Даже адресованная Форду похвала почему-то оборачивалась против него. В авторском предисловии к переизданию романа «Хороший солдат», выпущенному в 1927 году, он вспоминает, как один из поклонников сказал, что это «прекраснейший из романов, написанных на английском языке». На что друг Форда, Джон Роукер, отреагировал следующим образом: «О да, верно. Только ты опустил одно слово. Это прекраснейший из французских романов, написанных на английском языке». В более жесткой и менее точной формулировке («лучший французский роман, написанный на нашем языке») это высказывание широко цитируют; наиболее известным источником является книга Лоуэлла «Постижение жизни». Если читателей может оттолкнуть заглавие (я сам много лет не принимал «The Catcher in the Rye», так как «кэтчер» устойчиво ассоциировался у меня с бейсболом), то их точно так же может оттолкнуть и навешивание ярлыков. Кто-то может вспылить: к чему писать французский роман по-английски? Какая-то блажь, верно? Да и вызывает ненужные мысли о конкуренции: а какой же французский роман, написанный на нашем языке, занимает второе место?

Конечно, Франция обеспечила «Хорошему солдату» вымышленное место происхождения. «У меня в ту пору было честолюбивое намерение, — писал впоследствии Форд, — сделать для английского романа то, что Мопассан своей книгой „Сильна как смерть“ сделал для французского». Мопассан же сделал следующее: в роман, который на всем своем протяжении выглядит призрачным, в стиле Дега, описанием светской дамы-парижанки конца девятнадцатого века, со вкусом подчеркивая douces petites gourmandises женского существования среди la fine fleur du high-life, автор постепенно вводит тему яростной, всепоглощающей страсти — страсти светского художника к дочери своей многолетней возлюбленной.
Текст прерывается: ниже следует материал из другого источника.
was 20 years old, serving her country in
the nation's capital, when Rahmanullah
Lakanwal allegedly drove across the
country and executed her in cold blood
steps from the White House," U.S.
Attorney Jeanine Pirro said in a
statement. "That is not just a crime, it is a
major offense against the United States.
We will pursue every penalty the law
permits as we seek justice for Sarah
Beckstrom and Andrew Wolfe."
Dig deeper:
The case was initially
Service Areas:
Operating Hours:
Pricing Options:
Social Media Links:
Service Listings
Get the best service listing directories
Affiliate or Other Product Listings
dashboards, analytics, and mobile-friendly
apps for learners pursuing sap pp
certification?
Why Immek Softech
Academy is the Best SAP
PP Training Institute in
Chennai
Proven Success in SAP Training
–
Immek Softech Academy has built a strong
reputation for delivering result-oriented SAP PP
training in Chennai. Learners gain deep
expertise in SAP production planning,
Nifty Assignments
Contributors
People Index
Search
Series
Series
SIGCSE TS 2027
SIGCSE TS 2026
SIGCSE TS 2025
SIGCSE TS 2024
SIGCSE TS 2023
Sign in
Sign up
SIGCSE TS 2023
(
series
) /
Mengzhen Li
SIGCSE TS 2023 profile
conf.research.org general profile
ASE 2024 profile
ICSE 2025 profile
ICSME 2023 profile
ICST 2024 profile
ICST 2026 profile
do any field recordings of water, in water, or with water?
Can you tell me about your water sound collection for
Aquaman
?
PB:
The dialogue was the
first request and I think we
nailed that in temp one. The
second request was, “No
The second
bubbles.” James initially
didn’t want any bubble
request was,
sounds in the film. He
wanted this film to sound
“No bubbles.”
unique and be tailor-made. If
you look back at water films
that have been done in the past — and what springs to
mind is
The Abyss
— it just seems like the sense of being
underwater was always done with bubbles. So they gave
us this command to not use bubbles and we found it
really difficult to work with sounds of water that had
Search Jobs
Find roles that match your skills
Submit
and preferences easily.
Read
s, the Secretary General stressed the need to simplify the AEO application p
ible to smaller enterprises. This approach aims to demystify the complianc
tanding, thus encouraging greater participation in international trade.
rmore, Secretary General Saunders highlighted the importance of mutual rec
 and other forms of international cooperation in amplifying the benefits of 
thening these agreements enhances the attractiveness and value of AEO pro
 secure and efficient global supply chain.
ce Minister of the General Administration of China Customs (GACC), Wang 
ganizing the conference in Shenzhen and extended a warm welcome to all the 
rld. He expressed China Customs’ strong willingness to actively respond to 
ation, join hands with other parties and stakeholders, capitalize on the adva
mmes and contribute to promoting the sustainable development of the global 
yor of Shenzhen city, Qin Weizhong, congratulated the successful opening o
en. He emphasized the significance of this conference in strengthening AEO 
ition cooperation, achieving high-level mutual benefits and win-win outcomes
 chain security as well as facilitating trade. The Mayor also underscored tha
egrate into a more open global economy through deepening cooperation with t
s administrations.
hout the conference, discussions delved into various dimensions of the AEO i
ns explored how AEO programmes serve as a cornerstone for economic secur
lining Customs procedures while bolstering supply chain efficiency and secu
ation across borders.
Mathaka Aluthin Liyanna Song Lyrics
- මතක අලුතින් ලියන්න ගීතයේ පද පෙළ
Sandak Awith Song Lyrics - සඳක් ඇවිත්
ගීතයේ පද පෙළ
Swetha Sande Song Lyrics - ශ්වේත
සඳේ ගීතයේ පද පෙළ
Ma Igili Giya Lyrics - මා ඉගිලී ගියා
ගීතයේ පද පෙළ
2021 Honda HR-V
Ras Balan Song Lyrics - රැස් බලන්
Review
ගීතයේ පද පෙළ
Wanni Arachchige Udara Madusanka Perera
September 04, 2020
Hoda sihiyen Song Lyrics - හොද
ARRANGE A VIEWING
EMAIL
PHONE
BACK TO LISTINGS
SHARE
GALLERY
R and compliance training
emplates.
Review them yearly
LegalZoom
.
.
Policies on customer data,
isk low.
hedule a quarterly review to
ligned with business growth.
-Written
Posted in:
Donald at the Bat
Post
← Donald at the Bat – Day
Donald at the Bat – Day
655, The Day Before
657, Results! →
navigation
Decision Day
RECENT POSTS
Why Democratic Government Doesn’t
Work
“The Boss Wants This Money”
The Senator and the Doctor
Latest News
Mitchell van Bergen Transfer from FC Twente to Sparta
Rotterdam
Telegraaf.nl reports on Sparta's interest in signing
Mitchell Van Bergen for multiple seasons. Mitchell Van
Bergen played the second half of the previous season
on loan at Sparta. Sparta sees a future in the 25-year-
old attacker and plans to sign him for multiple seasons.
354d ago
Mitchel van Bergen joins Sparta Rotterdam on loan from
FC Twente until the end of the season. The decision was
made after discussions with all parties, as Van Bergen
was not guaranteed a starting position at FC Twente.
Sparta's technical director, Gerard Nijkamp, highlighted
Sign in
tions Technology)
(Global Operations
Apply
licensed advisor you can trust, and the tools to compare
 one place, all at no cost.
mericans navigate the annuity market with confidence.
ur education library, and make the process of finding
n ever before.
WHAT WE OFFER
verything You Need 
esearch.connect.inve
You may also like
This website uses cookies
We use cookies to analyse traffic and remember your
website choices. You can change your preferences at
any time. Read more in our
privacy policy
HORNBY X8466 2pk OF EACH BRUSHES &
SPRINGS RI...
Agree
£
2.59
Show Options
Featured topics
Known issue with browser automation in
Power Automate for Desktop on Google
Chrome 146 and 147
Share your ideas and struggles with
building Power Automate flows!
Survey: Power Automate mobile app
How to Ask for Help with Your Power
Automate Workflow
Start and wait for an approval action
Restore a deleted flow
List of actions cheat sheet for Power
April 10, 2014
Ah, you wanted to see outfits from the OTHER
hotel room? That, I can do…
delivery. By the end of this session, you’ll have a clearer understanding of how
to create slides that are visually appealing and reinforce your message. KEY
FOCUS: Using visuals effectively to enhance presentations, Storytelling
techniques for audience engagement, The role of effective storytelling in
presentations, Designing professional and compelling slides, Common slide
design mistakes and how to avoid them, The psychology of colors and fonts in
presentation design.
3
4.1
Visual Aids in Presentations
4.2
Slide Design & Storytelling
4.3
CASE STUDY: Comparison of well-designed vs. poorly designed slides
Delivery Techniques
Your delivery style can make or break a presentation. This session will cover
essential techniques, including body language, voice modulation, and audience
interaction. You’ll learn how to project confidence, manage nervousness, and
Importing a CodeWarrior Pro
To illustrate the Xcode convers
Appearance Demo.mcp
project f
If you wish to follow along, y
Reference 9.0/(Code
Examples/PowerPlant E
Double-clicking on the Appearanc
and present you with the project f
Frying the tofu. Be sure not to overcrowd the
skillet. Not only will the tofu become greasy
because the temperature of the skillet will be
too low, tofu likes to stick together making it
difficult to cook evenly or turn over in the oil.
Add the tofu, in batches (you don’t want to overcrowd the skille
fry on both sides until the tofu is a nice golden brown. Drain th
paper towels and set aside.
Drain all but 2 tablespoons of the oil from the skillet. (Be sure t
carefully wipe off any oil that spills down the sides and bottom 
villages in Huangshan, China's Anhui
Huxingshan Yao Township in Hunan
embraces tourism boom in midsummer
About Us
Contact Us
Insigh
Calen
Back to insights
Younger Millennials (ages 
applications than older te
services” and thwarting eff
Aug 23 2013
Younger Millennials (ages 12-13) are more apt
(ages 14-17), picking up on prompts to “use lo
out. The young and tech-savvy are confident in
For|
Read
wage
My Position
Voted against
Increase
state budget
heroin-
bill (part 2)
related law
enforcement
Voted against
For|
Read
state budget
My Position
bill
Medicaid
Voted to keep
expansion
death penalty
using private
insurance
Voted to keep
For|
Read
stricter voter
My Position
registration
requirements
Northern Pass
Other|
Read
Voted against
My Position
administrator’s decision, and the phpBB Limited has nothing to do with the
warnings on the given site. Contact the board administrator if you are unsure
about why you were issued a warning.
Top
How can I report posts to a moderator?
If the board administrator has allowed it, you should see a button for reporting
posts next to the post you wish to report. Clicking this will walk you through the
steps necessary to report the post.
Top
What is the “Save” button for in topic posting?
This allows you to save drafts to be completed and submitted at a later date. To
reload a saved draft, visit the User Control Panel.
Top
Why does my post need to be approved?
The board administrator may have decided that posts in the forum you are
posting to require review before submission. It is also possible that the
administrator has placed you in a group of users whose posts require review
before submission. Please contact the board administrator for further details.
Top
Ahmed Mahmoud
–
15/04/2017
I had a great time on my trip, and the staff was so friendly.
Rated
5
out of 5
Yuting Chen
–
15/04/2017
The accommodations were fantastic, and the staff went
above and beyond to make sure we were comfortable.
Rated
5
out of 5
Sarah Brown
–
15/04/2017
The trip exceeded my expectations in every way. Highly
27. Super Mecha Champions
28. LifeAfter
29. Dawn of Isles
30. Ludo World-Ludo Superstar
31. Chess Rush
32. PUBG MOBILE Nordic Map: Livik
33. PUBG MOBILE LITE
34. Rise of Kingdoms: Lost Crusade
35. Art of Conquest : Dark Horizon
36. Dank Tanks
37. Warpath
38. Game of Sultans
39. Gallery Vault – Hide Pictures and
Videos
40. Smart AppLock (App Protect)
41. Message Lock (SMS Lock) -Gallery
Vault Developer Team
Трагедия художника — если это можно считать трагедией — проистекает из убийственной разницы между легкой любовью молодости и отчаянной (тем более отчаянной оттого, что она непрошенна и безответна) любовью зрелости. «Наше сердце повинно в том, что оно не стареет», — сетует герой-жертва, чья эмоционально-кровосмесительная любовь поднимает завершающую часть романа до уровня кошмара и возвышенного, почти оперного действия. В конечном счете любовь, не смеющая говорить о своем существовании, предпочитает смерть признанию.

Форд применяет все эти тропы и терзания к сугубо английскому набору персонажей (даже американцы выступают у него такими англофилами, что их «американскость» практически незаметна), относящихся к тому же паразитическому общественному слою. Но «Хороший солдат» социально заострен в меньшей степени, чем «Сильна как смерть». Прогрессирующий распад Эдварда Эшбернама, хорошего солдата и на первый взгляд образцового англичанина, происходит в обстановке болезненной приватности: вначале — среди по-расиновски тесной четверки экспатов на немецком курорте Наухайм, а впоследствии — наедине с опекающей его Нэнси Раффорд. Его отношения с ней носят откровенный, как у Мопассана, эмоционально-кровосмесительный характер и даже, возможно, более того: биограф Форда Макс Сондерс убедительно показывает, что Нэнси — дочь Эшбернама. По накалу страстей «Хороший солдат» — даже более французское произведение, чем «Сильна как смерть». Мопассан раздувает пламя на полную мощность только к концу романа. Форд поднимает ставки безумия и ужаса (и открывает счет человеческим потерям), но самая большая его смелость заключается в том, что он начинает с высочайшего эмоционального накала, градус которого затем только повышается.